[Python-Dev] Divorcing str and unicode (no more implicitconversions).

Wed Oct 26 20:40:14 CEST 2005

"Martin v. Löwis" <martin at v.loewis.de> wrote:
> 
> Josiah Carlson wrote:
> > In this case it's not just a misreading, the characters look identical! 
> > When is an 'E' not an 'E'?  When it is an Epsilon or Ie.  Saying what
> > characters will or will not be used as identifiers, when those
> > characters are keys on a keyboard of a specific type, is pretty
> > presumptuous.
> 
> Why is that rude and disrespectful? I'm certainly respecting developers
> who want to use their scripts for identifiers, or else I would not have
> suggested that they could do so.

I never said rude, I said presumptuous.  "Going beyond what is right or
proper; excessively forward." (according to dictionary.com, the OED has
a similar definition).  I was trying to say that in stating that users
wouldn't be using keys on their keyboard in their natual language when
also using english characters, that you were assuming a bit about their
usage patterns that you perhaps shouldn't.  I certainly could also be
presumptuous in stating that users may very well mix certain languages,
but it seems to be more likely given keywords and the standard library
using the latin alphabet.

> > Indeed, they are similar, but_ different_ in my font as well.  The trick
> > is that the glyphs are not different in the case of certain greek or
> > cyrillic letters.  They don't just /look/ similar they /are identical/.
> 
> This string: "EÎ•" is the LATIN CAPITAL LETTER E, followed by the GREEK
> CAPITAL LETTER EPSILON. In the font my email composer uses, the E is
> slightly larger than the Epsilon - so there /is/ a visual difference.
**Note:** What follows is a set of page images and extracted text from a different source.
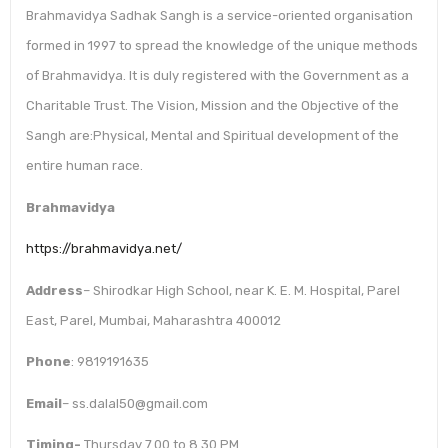
Brahmavidya Sadhak Sangh is a service-oriented organisation
formed in 1997 to spread the knowledge of the unique methods
of Brahmavidya. It is duly registered with the Government as a
Charitable Trust. The Vision, Mission and the Objective of the
Sangh are:Physical, Mental and Spiritual development of the
entire human race.
Brahmavidya
https://brahmavidya.net/
Address
– Shirodkar High School, near K. E. M. Hospital, Parel
East, Parel, Mumbai, Maharashtra 400012
Phone
: 9819191635
Email
– ss.dalal50@gmail.com
Timing-
Thursday 7.00 to 8.30 PM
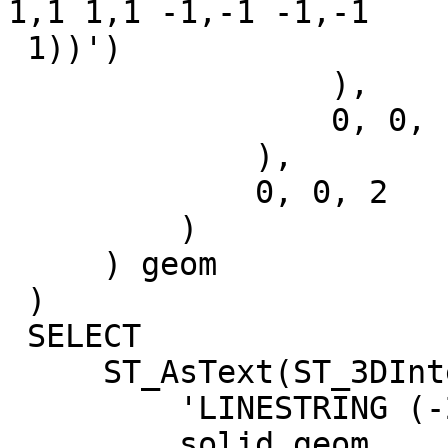
1,1 1,1 -1,-1 -1,-1

 1))')

                 ),

                 0, 0, -1

             ),

             0, 0, 2

         )

     ) geom

 )

 SELECT

     ST_AsText(ST_3DIntersection(

         'LINESTRING (-2 0 0,2 0 2)'::geometry,

         solid.geom
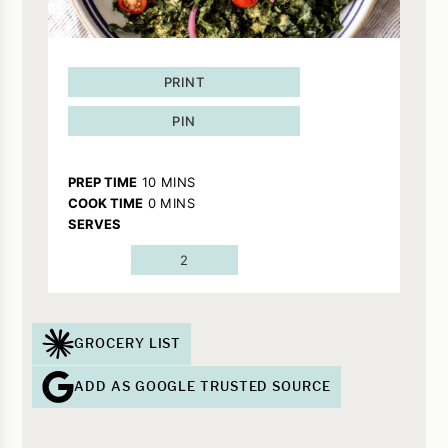
PRINT
PIN
MINUTES
PREP TIME
10
MINS
MINUTES
COOK TIME
0
MINS
SERVES
2
GROCERY LIST
ADD AS GOOGLE TRUSTED SOURCE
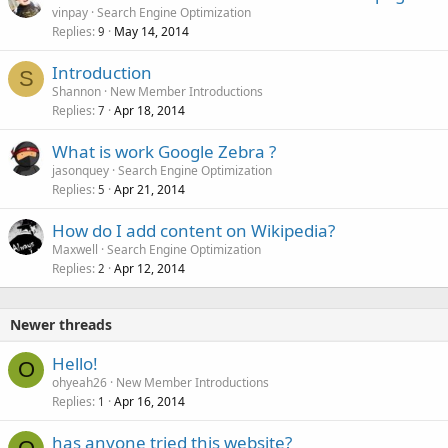
vinpay
Search Engine Optimization
Replies
May 14, 2014
9
Introduction
S
Shannon
New Member Introductions
Replies
Apr 18, 2014
7
What is work Google Zebra ?
jasonquey
Search Engine Optimization
Replies
Apr 21, 2014
5
How do I add content on Wikipedia?
Maxwell
Search Engine Optimization
Replies
Apr 12, 2014
2
Newer threads
Hello!
O
ohyeah26
New Member Introductions
Replies
Apr 16, 2014
1
has anyone tried this website?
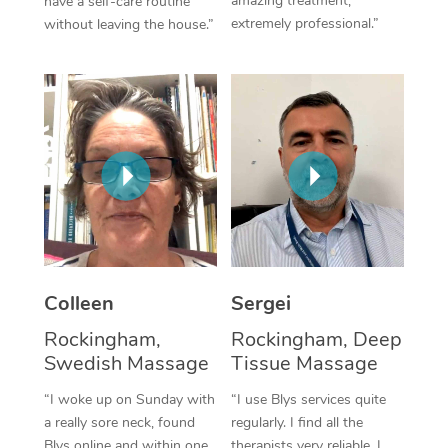
amazing treatment,
have a self-care routine
extremely professional.”
without leaving the house.”
Corporate Massage
Colleen
Sergei
Rockingham,
Rockingham, Deep
Swedish Massage
Tissue Massage
“I woke up on Sunday with
“I use Blys services quite
a really sore neck, found
regularly. I find all the
Blys online and within one
therapists very reliable. I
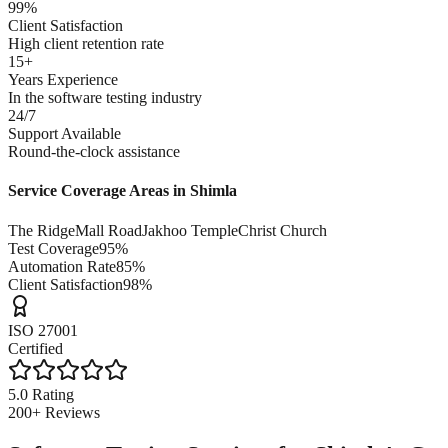
99%
Client Satisfaction
High client retention rate
15+
Years Experience
In the software testing industry
24/7
Support Available
Round-the-clock assistance
Service Coverage Areas in
Shimla
The Ridge
Mall Road
Jakhoo Temple
Christ Church
Test Coverage
95%
Automation Rate
85%
Client Satisfaction
98%
ISO 27001
Certified
5.0 Rating
200+ Reviews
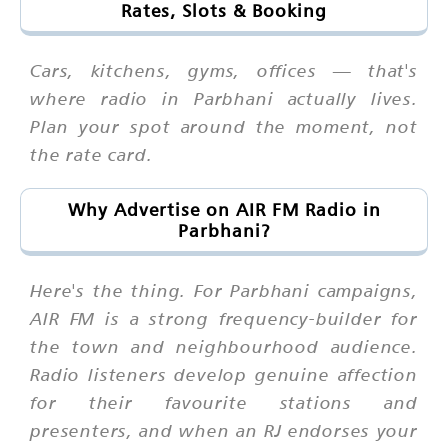
Rates, Slots & Booking
Cars, kitchens, gyms, offices — that's
where radio in Parbhani actually lives.
Plan your spot around the moment, not
the rate card.
Why Advertise on AIR FM Radio in
Parbhani?
Here's the thing. For Parbhani campaigns,
AIR FM is a strong frequency-builder for
the town and neighbourhood audience.
Radio listeners develop genuine affection
for their favourite stations and
presenters, and when an RJ endorses your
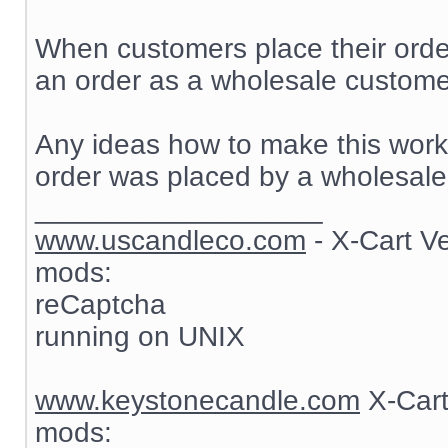
When customers place their order
an order as a wholesale customer
Any ideas how to make this work? 
order was placed by a wholesale
__________________
www.uscandleco.com
- X-Cart V
mods:
reCaptcha
running on UNIX
www.keystonecandle.com
X-Cart
mods:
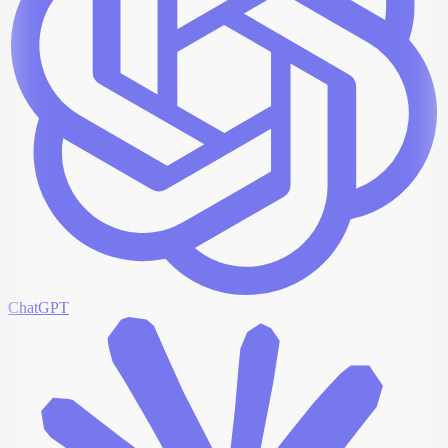
ChatGPT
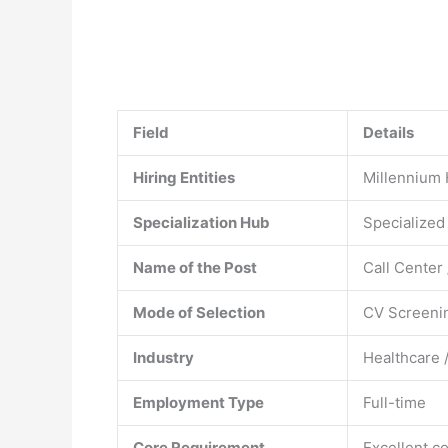
Field
Details
Hiring Entities
Millennium 
Specialization Hub
Specialized
Name of the Post
Call Center
Mode of Selection
CV Screenin
Industry
Healthcare /
Employment Type
Full-time
Core Requirement
Excellent c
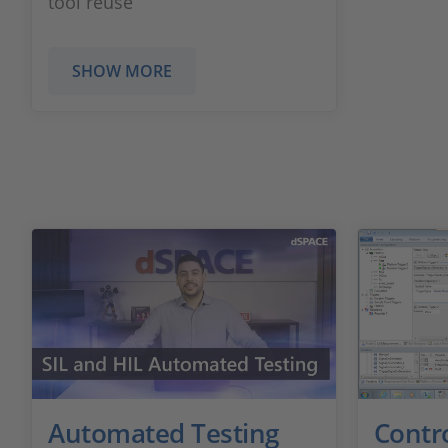
tool reuse
SHOW MORE
Automated Testing
Contr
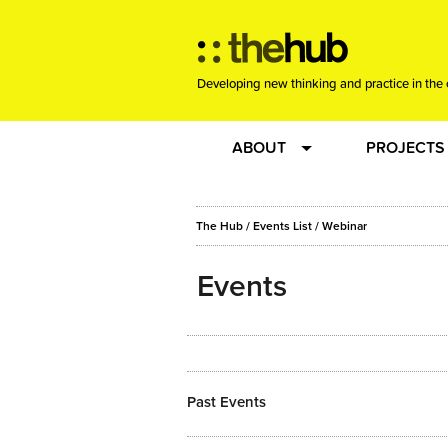
Developing new thinking and practice in the 
ABOUT
PROJECTS
Team
RE-SET: vir
The Hub
/
Events List
/
Webinar
About us
Joining the
Events
Clients
New Music
Community
Phrased & 
Past Events
Sounding Board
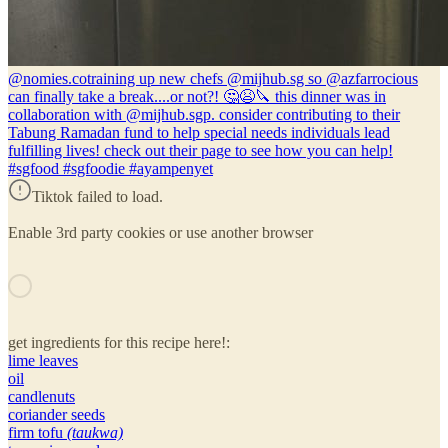
@nomies.co
training up new chefs @mijhub.sg so @azfarrocious
can finally take a break....or not?! 🤔😫🔪 this dinner was in
collaboration with @mijhub.sgp. consider contributing to their
Tabung Ramadan fund to help special needs individuals lead
fulfilling lives! check out their page to see how you can help!
#sgfood #sgfoodie #ayampenyet
Tiktok failed to load.
Enable 3rd party cookies or use another browser
get ingredients for this recipe here!:
lime leaves
oil
candlenuts
coriander seeds
firm tofu
(taukwa)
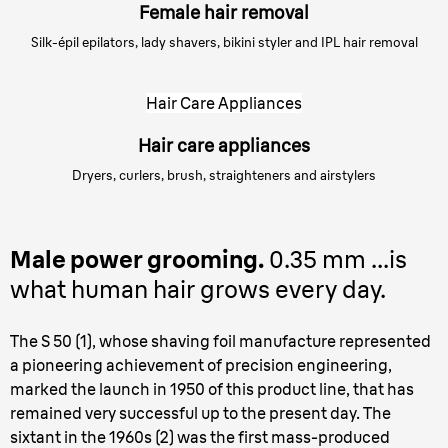
Female hair removal
Silk-épil epilators, lady shavers, bikini styler and IPL hair removal
Hair Care Appliances
Hair care appliances
Dryers, curlers, brush, straighteners and airstylers
Male power grooming.
0.35 mm ...is
what human hair grows every day.
The S 50 (1), whose shaving foil manufacture represented
a pioneering achievement of precision engineering,
marked the launch in 1950 of this product line, that has
remained very successful up to the present day. The
sixtant in the 1960s (2) was the first mass-produced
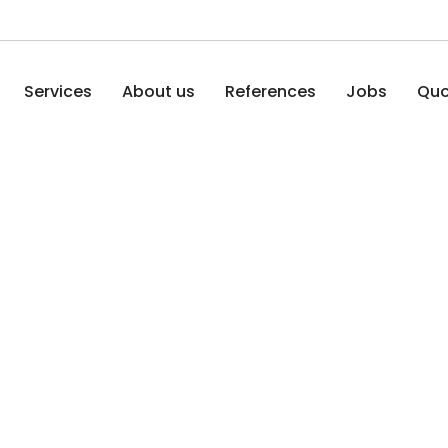
Services
About us
References
Jobs
Quo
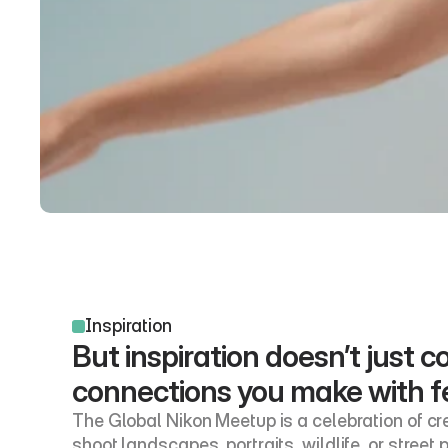
Inspiration
But inspiration doesn’t just
connections you make with f
The Global Nikon Meetup is a celebration of cre
shoot landscapes, portraits, wildlife, or street 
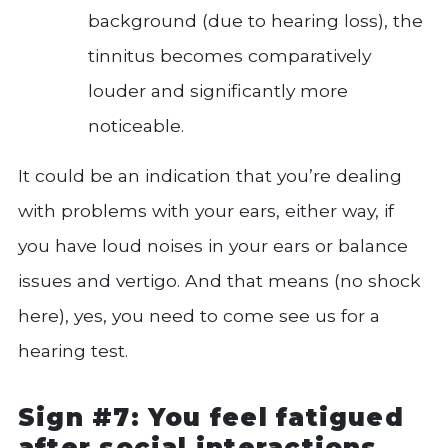
background (due to hearing loss), the
tinnitus becomes comparatively
louder and significantly more
noticeable.
It could be an indication that you’re dealing
with problems with your ears, either way, if
you have loud noises in your ears or balance
issues and vertigo. And that means (no shock
here), yes, you need to come see us for a
hearing test.
Sign #7: You feel fatigued
after social interactions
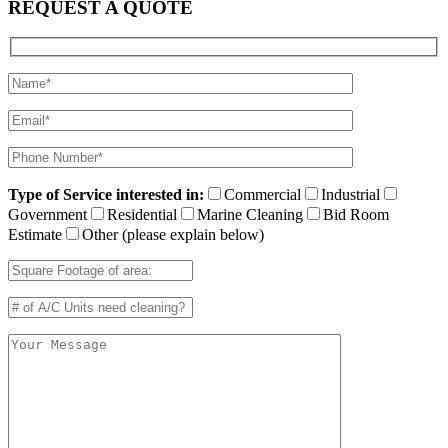
REQUEST A QUOTE
Type of Service interested in:
Commercial
Industrial
Government
Residential
Marine Cleaning
Bid Room
Estimate
Other (please explain below)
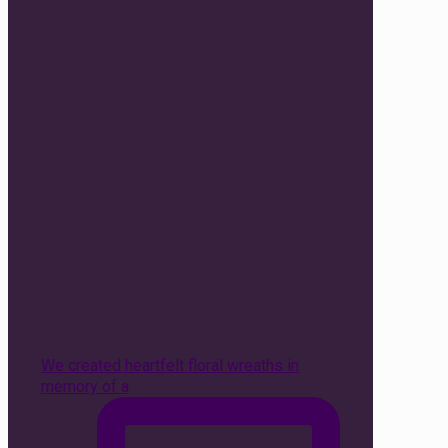
We created heartfelt floral wreaths in
memory of a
My email client doesn't handle unicode, but a quick check by swapping
fonts in a word processor provides that at least on my platform, all
three are the same glyph (same size, shape, ...) for all fixed-width
fonts. If a platform distinguishes all three, then one should consider
one's platform lucky.  Not all platforms and/or preferred fonts of users
are.

> But even if there isn't: if this was a frequent problem, the name
> error could include an alternative representation (say, with Unicode
> ordinals for non-ASCII characters) which would give an easy visual
> clue.

It would offer a great cue, but I'm not sure if it is possible.  I think
that it sounds like an ugly discussion of stdout/err encodings and
exception handling machinery that I don't want to be a part of.

> I still doubt that this is a frequent problem, and I don't see any
> better grounds for claiming that it is than for claiming that it
> is not.

Whether or not it is frequent will depend on the prevalence of desire to
use those characters.  While I don't think that such uses will be as
common as using 'klass' when passing a class, I do think that it will
result in more than a few sf bug reports.  I also share Marc-Andre
Lemburg's concerns about the understandability of code written in Kanji,
Hebrew, Arabic, etc., at least for those who have not memorized the
entirety of those alphabets.

 - Josiah